Multistatic Cooperative Sensing Assisted Secure Transmission via IRS

• Published in: IEEE transactions on wireless communications Vol. 24; no. 7; pp. 5752 - 5764
• Main Authors: Yu, Xianglin, Xu, Jinlei, Qin, Xiaoqi, Tang, Jie, Zhao, Nan, Niyato, Dusit
• Format: Journal Article
• Language: English
• Published: New York IEEE 01.07.2025; The Institute of Electrical and Electronics Engineers, Inc. (IEEE)

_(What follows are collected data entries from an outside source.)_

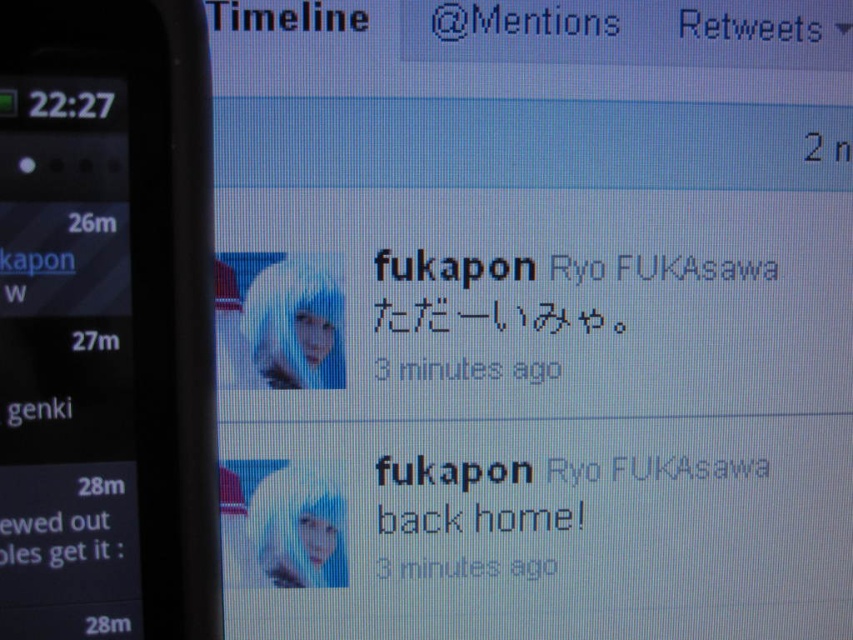 How distant is black matte text at center from black plastic smartphone at left?

black matte text at center and black plastic smartphone at left are 48.04 centimeters apart.

Can you confirm if black matte text at center is shorter than black plastic smartphone at left?

In fact, black matte text at center may be taller than black plastic smartphone at left.

Which is behind, point (605, 272) or point (186, 600)?

The point (605, 272) is behind.

This screenshot has height=640, width=853. I want to click on black matte text at center, so click(x=572, y=401).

• Subjects: Angle of arrival; Array signal processing; Beamforming; Communication system security; Eavesdropping; Integrated sensing and communication; intelligent reflecting surface; Location awareness; Multistatic cooperative sensing; Optimization; Performance enhancement; Quality of service; Reconfigurable intelligent surfaces; Security; sensing assisted communication; Sensors; Wireless communication; Wireless sensor networks
• ISSN: 1536-1276; 1558-2248
• DOI: 10.1109/TWC.2025.3549088

Benefiting from the performance enhancement brought by multistatic cooperative sensing, integrated sensing and communication (ISAC) can capture more environmental information to address the security risk of information leakage caused by the openness of wireless channels. In this paper, we study the multistatic cooperative sensing assisted secure transmission via intelligent reflecting surface (IRS). In particular, we propose a multistatic cooperative sensing scheme to obtain the angle of arrival and the localization of the eavesdropping target to achieve the beam alignment accurately. The goal is to maximize the sum secrecy rate by jointly optimizing the association variables of base station (BS) and users, the BS beamforming and the IRS phase shifts, subject to the requirement of target sensing. Due to the coupling of variables and non-convex objective function, the formulated problem is intractable to solve directly. As such, we decompose it into three subproblems and develop an alternative optimization algorithm to solve them iteratively. The association variables are first optimized by successive convex approximation. Then, the BS transmit beamforming can be derived via the semidefinite relaxation. Finally, we adopt an alternating direction method of multiplier for the IRS phase-shift design. Simulation results indicate the feasibility of the proposed scheme, and the multistatic cooperative sensing via IRS can enhance the sensing performance and guarantee the secure transmission.